PROMPT: All lines from the one containing "récupérables ou réparables." through the end of the data below are to be transcribed exactly. Leave out the rest.

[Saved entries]
________________________

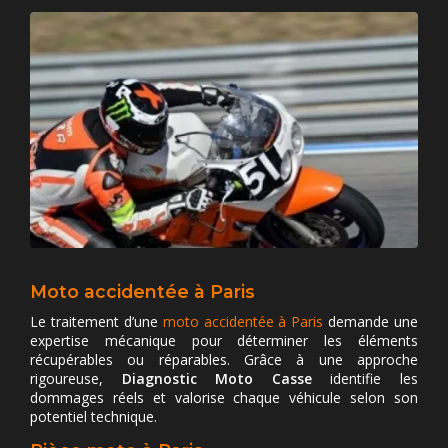
Moto accidentée à Paris
Le traitement d’une
moto accidentée à Paris
demande une
expertise mécanique pour déterminer les éléments
récupérables ou réparables. Grâce à une approche
rigoureuse,
Diagnostic Moto Casse
identifie les
dommages réels et valorise chaque véhicule selon son
potentiel technique.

________________________

ANSWER SPACE:
récupérables ou réparables. Grâce à une approche
rigoureuse,
Diagnostic Moto Casse
identifie les
dommages réels et valorise chaque véhicule selon son
potentiel technique.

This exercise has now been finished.